Jason Wang
2023-Apr-13  06:40 UTC
[PATCH net-next V2 0/2] virtio-net: don't busy poll for cvq command
Hi all: The code used to busy poll for cvq command which turns out to have several side effects: 1) infinite poll for buggy devices 2) bad interaction with scheduler So this series tries to use sleep instead of busy polling. In this version, I take a step back: the hardening part is not implemented and leave for future investigation. We use to aggree to use interruptible sleep but it doesn't work for a general workqueue. Please review. Thanks Changes since V1: - use RTNL to synchronize rx mode worker - use completion for simplicity - don't try to harden CVQ command Changes since RFC: - switch to use BAD_RING in virtio_break_device() - check virtqueue_is_broken() after being woken up - use more_used() instead of virtqueue_get_buf() to allow caller to get buffers afterwards - break the virtio-net device when timeout - get buffer manually since the virtio core check more_used() instead Jason Wang (2): virtio-net: convert rx mode setting to use workqueue virtio-net: sleep instead of busy waiting for cvq command drivers/net/virtio_net.c | 76 ++++++++++++++++++++++++++++++++++------ 1 file changed, 66 insertions(+), 10 deletions(-) -- 2.25.1
Jason Wang
2023-Apr-13  06:40 UTC
[PATCH net-next V2 1/2] virtio-net: convert rx mode setting to use workqueue
This patch convert rx mode setting to be done in a workqueue, this is
a must for allow to sleep when waiting for the cvq command to
response since current code is executed under addr spin lock.

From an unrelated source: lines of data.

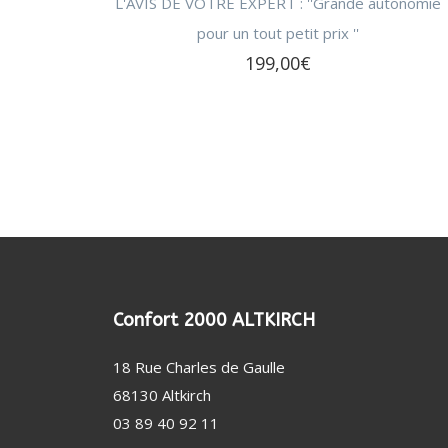
L'AVIS DE VOTRE EXPERT : ''Grande autonomie
pour un tout petit prix ''
199,00
€
Confort 2000 ALTKIRCH
18 Rue Charles de Gaulle
68130 Altkirch
03 89 40 92 11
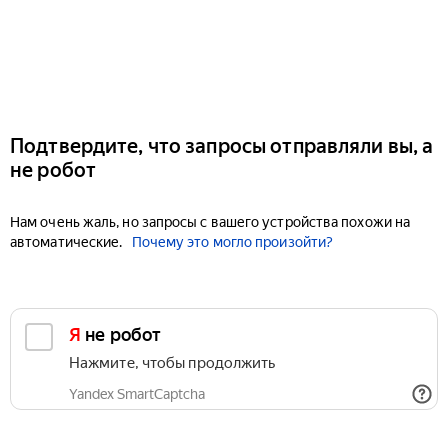
Подтвердите, что запросы отправляли вы, а
не робот
Нам очень жаль, но запросы с вашего устройства похожи на
автоматические.
Почему это могло произойти?
Я не робот
Нажмите, чтобы продолжить
Yandex SmartCaptcha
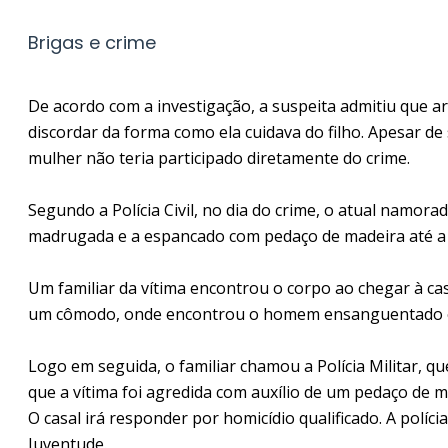
Brigas e crime
De acordo com a investigação, a suspeita admitiu que a
discordar da forma como ela cuidava do filho. Apesar d
mulher não teria participado diretamente do crime.
Segundo a Polícia Civil, no dia do crime, o atual namora
madrugada e a espancado com pedaço de madeira até a
Um familiar da vítima encontrou o corpo ao chegar à ca
um cômodo, onde encontrou o homem ensanguentado e 
Logo em seguida, o familiar chamou a Polícia Militar, qu
que a vítima foi agredida com auxílio de um pedaço de ma
O casal irá responder por homicídio qualificado. A políc
Juventude.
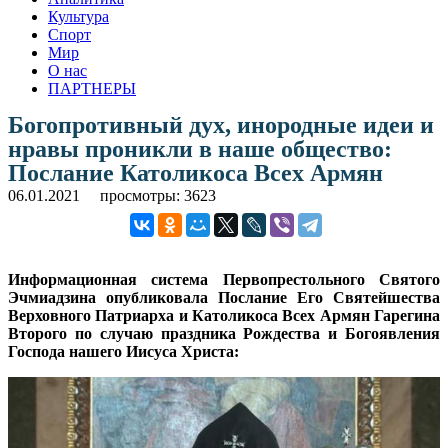
Культура
Спорт
Мир
О нас
ПАРТНЕРЫ
Богопротивный дух, инородные идеи и
нравы проникли в наше общество:
Послание Католикоса Всех Армян
06.01.2021
просмотры: 3623
Информационная система Первопрестольного Святого
Эчмиадзина опубликовала Послание Его Святейшества
Верховного Патриарха и Католикоса Всех Армян Гарегина
Второго по случаю праздника Рождества и Богоявления
Господа нашего Иисуса Христа:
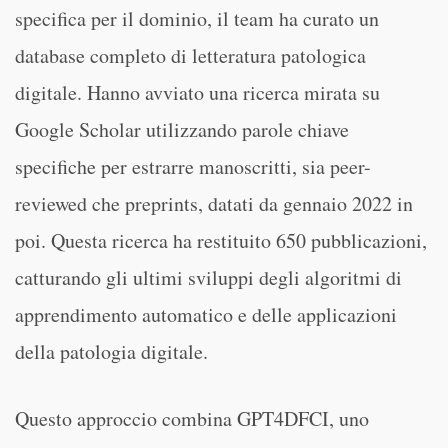
specifica per il dominio, il team ha curato un
database completo di letteratura patologica
digitale. Hanno avviato una ricerca mirata su
Google Scholar utilizzando parole chiave
specifiche per estrarre manoscritti, sia peer-
reviewed che preprints, datati da gennaio 2022 in
poi. Questa ricerca ha restituito 650 pubblicazioni,
catturando gli ultimi sviluppi degli algoritmi di
apprendimento automatico e delle applicazioni
della patologia digitale.
Questo approccio combina GPT4DFCI, uno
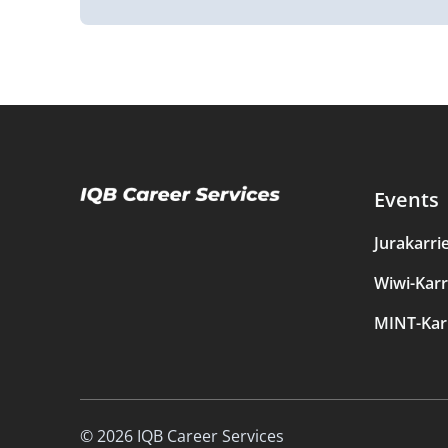
Events
Jurakarri
Wiwi-Karr
MINT-Kar
© 2026 IQB Career Services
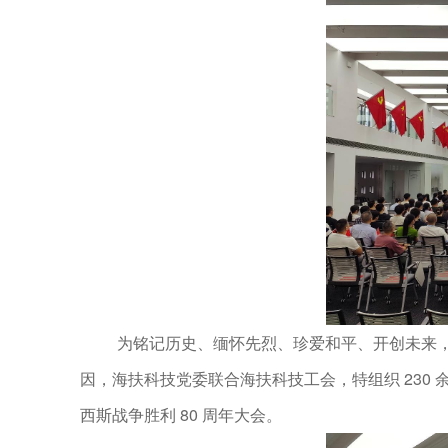
为铭记历史、缅怀先烈、珍爱和平、开创未来
因，海扶科技党委联合海扶科技工会，特组织 230 
西斯战争胜利 80 周年大会。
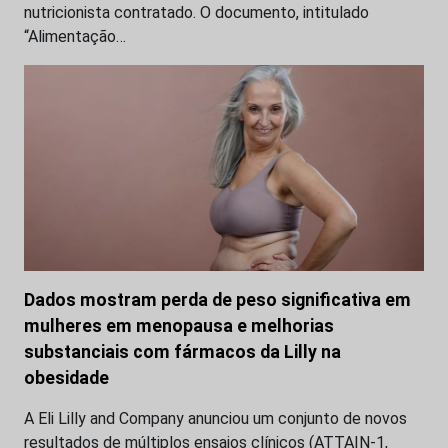
nutricionista contratado. O documento, intitulado
“Alimentação…
Dados mostram perda de peso significativa em
mulheres em menopausa e melhorias
substanciais com fármacos da Lilly na
obesidade
A Eli Lilly and Company anunciou um conjunto de novos
resultados de múltiplos ensaios clínicos (ATTAIN-1,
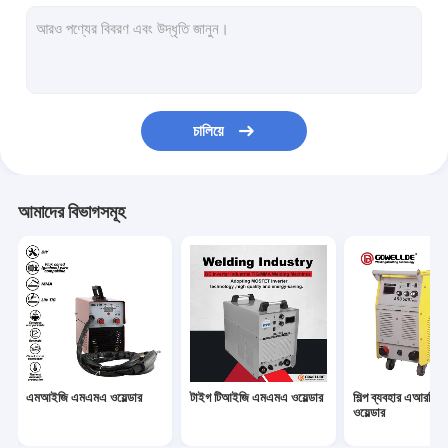
হ্যান্ডহেল্ড এআরসি ওয়েল্ডার
পোর্টেবল প্লাজমা কর্তনকারী
পালস টিআইজি এমএমএ ওয়েল্ডার
চালিয়ে
মিনি এআরসি ওয়েল্ডার
হোম ইউজ ওয়েল্ডার
আমাদের বিভাগসমূহ
পালস এমআইজি ওয়েল্ডার
টর্চের খুচরা যন্ত্রাংশ
সেলফ ডার্কিং ওয়েল্ডিং হেলমেট
ফাইবার লেজার ওয়েল্ডার
এমআইজি এমএমএ ওয়েল্ডার
টাইগ টিআইজি এমএমএ ওয়েল্ডার
শিল্প ব্যবহার এআরসি
সিএনসি কাটিং মেশিন
ওয়েল্ডার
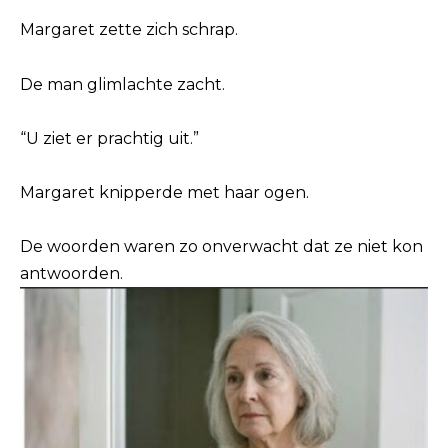
Margaret zette zich schrap.
De man glimlachte zacht.
“U ziet er prachtig uit.”
Margaret knipperde met haar ogen.
De woorden waren zo onverwacht dat ze niet kon
antwoorden.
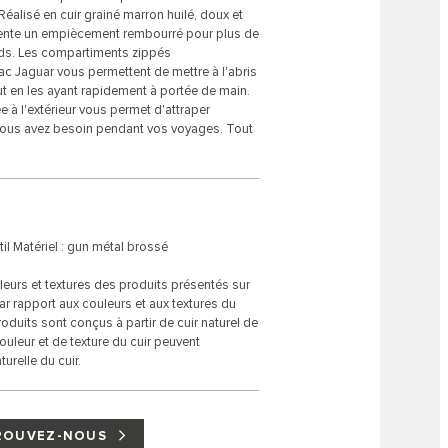
 Réalisé en cuir grainé marron huilé, doux et
sente un empiècement rembourré pour plus de
ids. Les compartiments zippés
sac Jaguar vous permettent de mettre à l'abris
out en les ayant rapidement à portée de main.
à l'extérieur vous permet d'attraper
ous avez besoin pendant vos voyages. Tout
til Matériel : gun métal brossé
eurs et textures des produits présentés sur
par rapport aux couleurs et aux textures du
duits sont conçus à partir de cuir naturel de
couleur et de texture du cuir peuvent
turelle du cuir.
ROUVEZ-NOUS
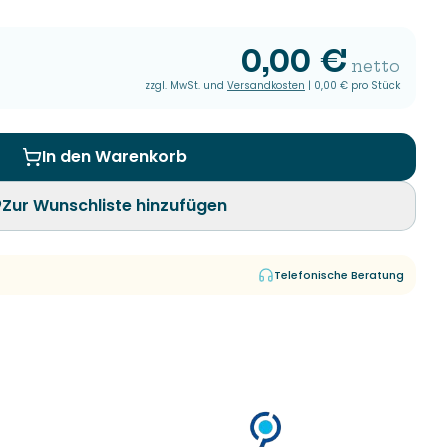
0,00 €
netto
zzgl. MwSt. und
Versandkosten
|
0,00 €
pro Stück
In den Warenkorb
Zur Wunschliste hinzufügen
Telefonische Beratung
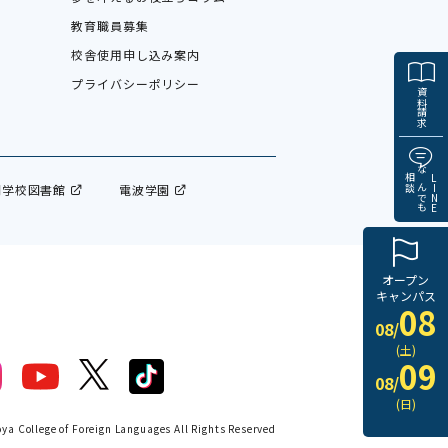
教育職員募集
校舎使用申し込み案内
プライバシーポリシー
資料請求
相談
なんでも
LINE
門学校図書館
電波学園
オープン
キャンパス
08
08/
(土)
09
08/
(日)
a College of Foreign Languages All Rights Reserved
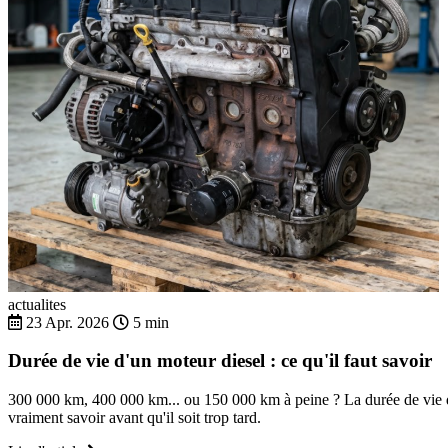
actualites
23 Apr. 2026
5 min
Durée de vie d'un moteur diesel : ce qu'il faut savoir
300 000 km, 400 000 km... ou 150 000 km à peine ? La durée de vie d'
vraiment savoir avant qu'il soit trop tard.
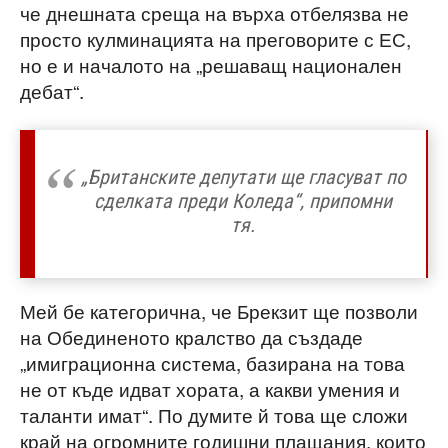
че днешната среща на върха отбелязва не
просто кулминацията на преговорите с ЕС,
но е и началото на „решаващ национален
дебат“.
„Британските депутати ще гласуват по
сделката преди Коледа“, припомни
тя.
Мей бе категорична, че Брекзит ще позволи
на Обединеното кралство да създаде
„имиграционна система, базирана на това
не от къде идват хората, а какви умения и
таланти имат“. По думите й това ще сложи
край на огромните годишни плащания, които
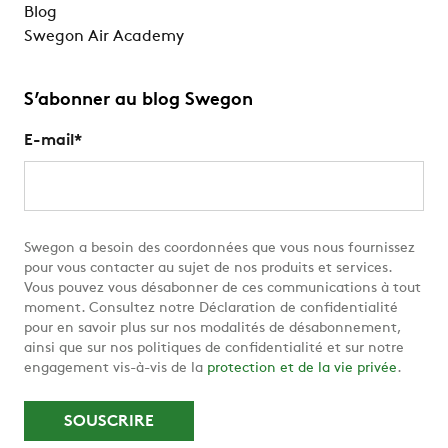
Blog
Swegon Air Academy
S’abonner au blog Swegon
E-mail
*
Swegon a besoin des coordonnées que vous nous fournissez
pour vous contacter au sujet de nos produits et services.
Vous pouvez vous désabonner de ces communications à tout
moment. Consultez notre Déclaration de confidentialité
pour en savoir plus sur nos modalités de désabonnement,
ainsi que sur nos politiques de confidentialité et sur notre
engagement vis-à-vis de la
protection et de la vie privée
.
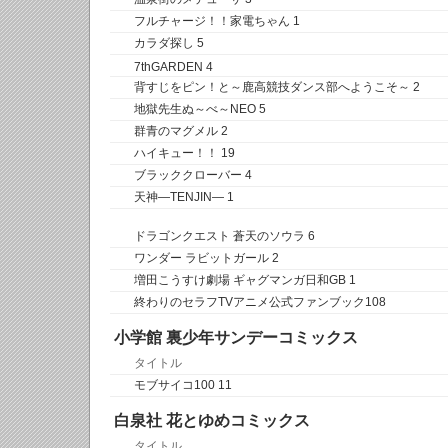
フルチャージ！！家電ちゃん 1
カラダ探し 5
7thGARDEN 4
背すじをピン！と～鹿高競技ダンス部へようこそ～ 2
地獄先生ぬ～べ～NEO 5
群青のマグメル 2
ハイキュー！！ 19
ブラッククローバー 4
天神―TENJIN― 1
ドラゴンクエスト 蒼天のソウラ 6
ワンダー ラビットガール 2
増田こうすけ劇場 ギャグマンガ日和GB 1
終わりのセラフTVアニメ公式ファンブック108
小学館 裏少年サンデーコミックス
タイトル
モブサイコ100 11
白泉社 花とゆめコミックス
タイトル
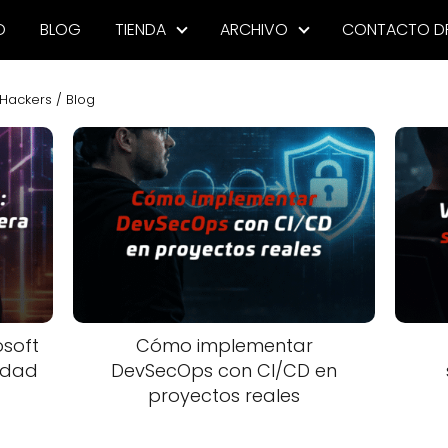
O
BLOG
TIENDA
ARCHIVO
CONTACTO D
Hackers / Blog
soft
Cómo implementar
lidad
DevSecOps con CI/CD en
proyectos reales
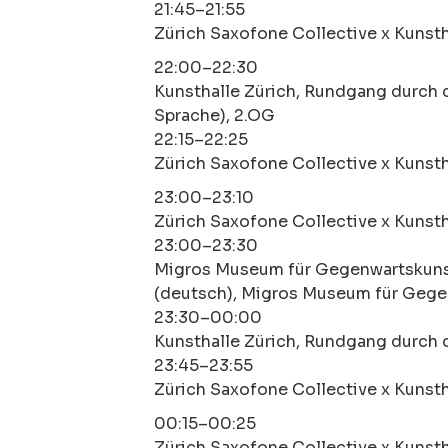
21:45–21:55
Zürich Saxofone Collective x Kunsth
22:00–22:30
Kunsthalle Zürich, Rundgang durch 
Sprache), 2.OG
22:15–22:25
Zürich Saxofone Collective x Kunsth
23:00–23:10
Zürich Saxofone Collective x Kunsth
23:00–23:30
Migros Museum für Gegenwartskuns
(deutsch), Migros Museum für Gege
23:30–00:00
Kunsthalle Zürich, Rundgang durch 
23:45–23:55
Zürich Saxofone Collective x Kunsth
00:15–00:25
Zürich Saxofone Collective x Kunsth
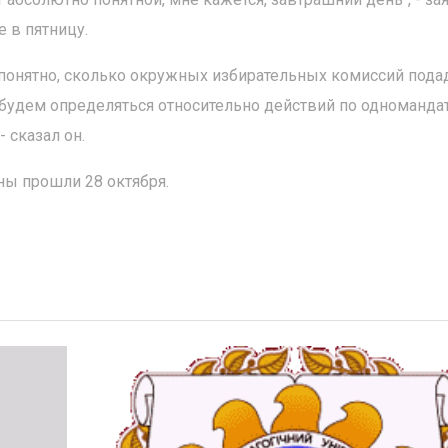
 в пятницу.
 понятно, сколько окружных избирательных комиссий пода
 будем определяться относительно действий по одноманд
 сказал он.
ы прошли 28 октября.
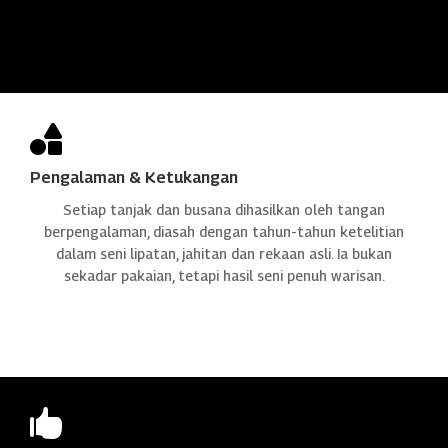

Pengalaman & Ketukangan
Setiap tanjak dan busana dihasilkan oleh tangan
berpengalaman, diasah dengan tahun-tahun ketelitian
dalam seni lipatan, jahitan dan rekaan asli. Ia bukan
sekadar pakaian, tetapi hasil seni penuh warisan.

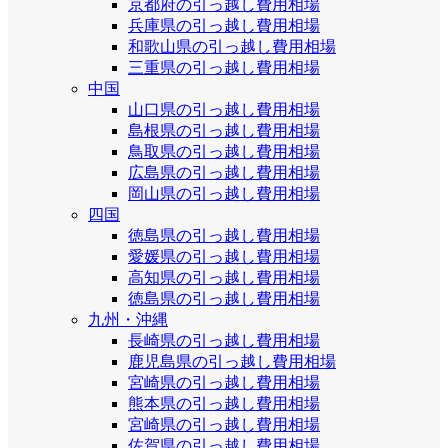
京都府の引っ越し費用相場
兵庫県の引っ越し費用相場
和歌山県の引っ越し費用相場
三重県の引っ越し費用相場
中国
山口県の引っ越し費用相場
島根県の引っ越し費用相場
鳥取県の引っ越し費用相場
広島県の引っ越し費用相場
岡山県の引っ越し費用相場
四国
徳島県の引っ越し費用相場
愛媛県の引っ越し費用相場
高知県の引っ越し費用相場
徳島県の引っ越し費用相場
九州・沖縄
長崎県の引っ越し費用相場
鹿児島県の引っ越し費用相場
宮崎県の引っ越し費用相場
熊本県の引っ越し費用相場
宮崎県の引っ越し費用相場
佐賀県の引っ越し費用相場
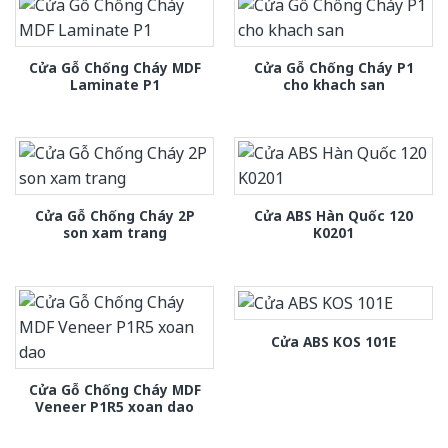
Cửa Gỗ Chống Cháy MDF
Cửa Gỗ Chống Cháy P1
Laminate P1
cho khach san
Cửa Gỗ Chống Cháy 2P
Cửa ABS Hàn Quốc 120
son xam trang
K0201
Cửa ABS KOS 101E
Cửa Gỗ Chống Cháy MDF
Veneer P1R5 xoan dao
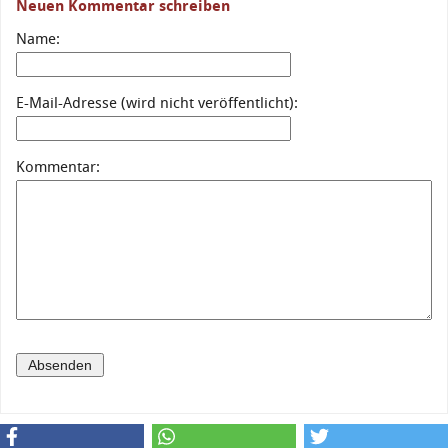
Neuen Kommentar schreiben
Name:
E-Mail-Adresse (wird nicht veröffentlicht):
Kommentar:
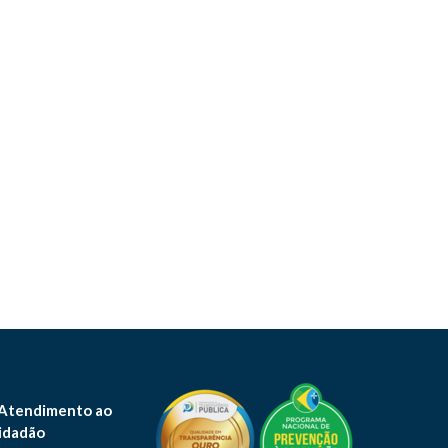
 Atendimento ao
idadão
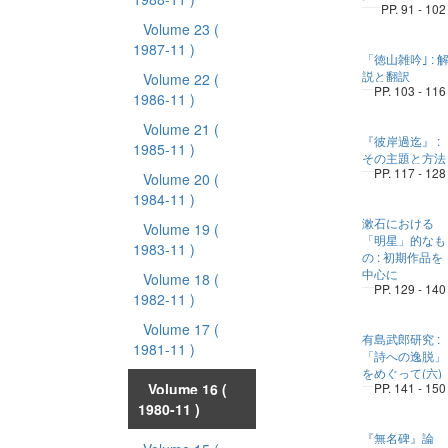
PP. 91 - 102
Volume 23
(
1987-11 )
「徳山雑吟｣ : 
説と翻訳
Volume 22
(
PP. 103 - 116
1986-11 )
Volume 21
(
『彼岸過迄』 :
1985-11 )
その主題と方法
PP. 117 - 128
Volume 20
(
1984-11 )
漱石における
Volume 19
(
「明星」的なも
1983-11 )
の : 初期作品を
中心に
Volume 18
(
PP. 129 - 140
1982-11 )
Volume 17
(
有島武郎研究 :
1981-11 )
「詩への逸脱」
をめぐって(六)
Volume 16
(
PP. 141 - 150
1980-11 )
『無名碑』論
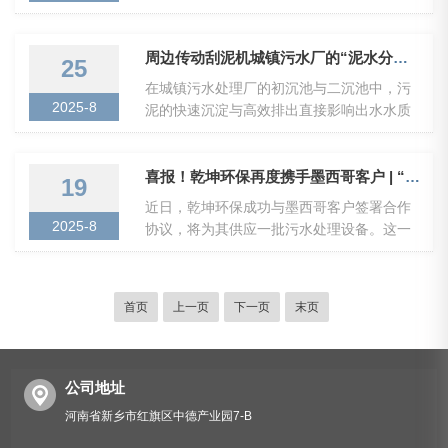
最终实现环境效益与经济效益的双赢。此次
成功合作后的再度携手，不仅标志着双方合
签约不仅是两家企业间的商业合作，更是环
作伙伴关系的进一步深化与巩固，也为乾坤
保行业服务城市绿色转型的生动实践。项目
环保在高质量环保工程建设领域再添一项重
周边传动刮泥机城镇污水厂的“泥水分离指挥官”
25
落地将进一步*菏泽市污水处理体系，提升污
要业绩。该项目坐落于新乡化纤北区，水处
在城镇污水处理厂的初沉池与二沉池中，污
水资源化利用水平，为打造“河畅、水清、岸
理规模达30万立方米/日，本次改造将聚焦现
2025-8
泥的快速沉淀与高效排出直接影响出水水质
绿、景美”的水生态环境...
有氧化沟设施进行技术升级与性能优化，显
与工艺稳定性。传统刮泥设备因刮泥盲区
著提升污水处理能力，优化出水水质，实现
大、动力损耗高、维护频繁等问题，常导致
环保达标排放，助力企业绿色生产。乾坤环
污泥板结、池底积泥超标。而周边传动刮泥
喜报！乾坤环保再度携手墨西哥客户 | “一带一路“绿色发展再添里程碑
19
保始终秉持“专业高效、品质为先”的发展理
机凭借其“环形轨道驱动+多辐刮臂协同”的创
近日，乾坤环保成功与墨西哥客户签署合作
念，以高标准、严要求推进项目顺利实施与
新设计，正成为沉淀池提质增效的“核心装
2025-8
协议，将为其供应一批污水处理设备。这一
按期投运，为新乡化...
备”。本文将从工作原理、技术优势及典型应
合作不仅标志着乾坤环保在国际市场拓展中
用三方面，解析其如何重塑污泥处理环节的
迈出了实质性步伐，更彰显了中国环保设备
运维逻辑。一、工作原理：环形动力与智能
制造在国际市场的广泛认可。此次合作的污
首页
刮排的“无缝衔接”周边传动刮泥机的核心结构
上一页
下一页
末页
水处理设备采用优秀工艺，可高效去除污水
由中心支墩、周边驱动装置、刮泥臂及刮板
中的有机物、悬浮物、氮、磷等污染物，出
组成，其运行流程...
水水质达国际标准，且具备智能化程度高、
操作简便、维护成本低等优势，能为客户提
公司地址
供高效经济的解决方案。作为拉美地区经济
河南省新乡市红旗区中德产业园7-B
与环境治理的关键市场，墨西哥近年在工业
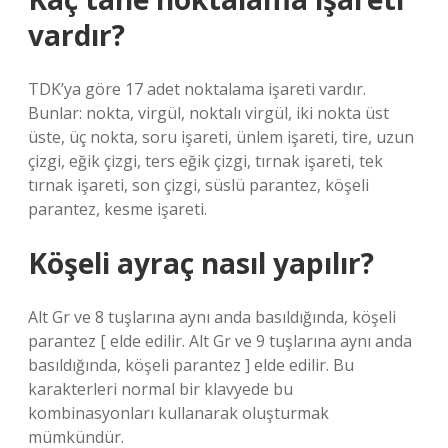
vardır?
TDK’ya göre 17 adet noktalama işareti vardır.
Bunlar: nokta, virgül, noktalı virgül, iki nokta üst
üste, üç nokta, soru işareti, ünlem işareti, tire, uzun
çizgi, eğik çizgi, ters eğik çizgi, tırnak işareti, tek
tırnak işareti, son çizgi, süslü parantez, köşeli
parantez, kesme işareti.
Köşeli ayraç nasıl yapılır?
Alt Gr ve 8 tuşlarına aynı anda basıldığında, köşeli
parantez [ elde edilir. Alt Gr ve 9 tuşlarına aynı anda
basıldığında, köşeli parantez ] elde edilir. Bu
karakterleri normal bir klavyede bu
kombinasyonları kullanarak oluşturmak
mümkündür.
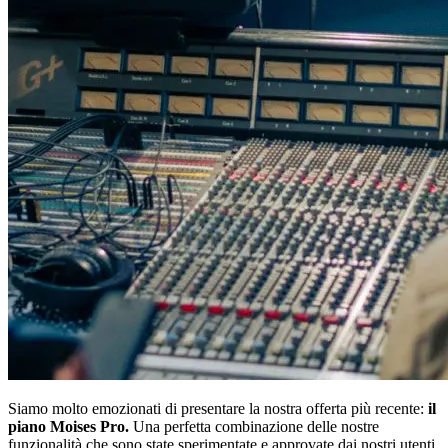
Siamo molto emozionati di presentare la nostra offerta più recente:
il
piano Moises Pro.
Una perfetta combinazione delle nostre
funzionalità che sono state sperimentate e approvate dai nostri utenti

Signed-off-by: Jason Wang <jasowang at redhat.com>
---
Changes since V1:
- use RTNL to synchronize rx mode worker
---
 drivers/net/virtio_net.c | 55 +++++++++++++++++++++++++++++++++++++---
 1 file changed, 52 insertions(+), 3 deletions(-)
diff --git a/drivers/net/virtio_net.c b/drivers/net/virtio_net.c
index e2560b6f7980..2e56bbf86894 100644
--- a/drivers/net/virtio_net.c
+++ b/drivers/net/virtio_net.c
@@ -265,6 +265,12 @@ struct virtnet_info {
 	/* Work struct for config space updates */
 	struct work_struct config_work;
 
+	/* Work struct for config rx mode */
+	struct work_struct rx_mode_work;
+
+	/* Is rx mode work enabled? */
+	bool rx_mode_work_enabled;
+
 	/* Does the affinity hint is set for virtqueues? */
 	bool affinity_hint_set;
 
@@ -388,6 +394,20 @@ static void disable_delayed_refill(struct virtnet_info *vi)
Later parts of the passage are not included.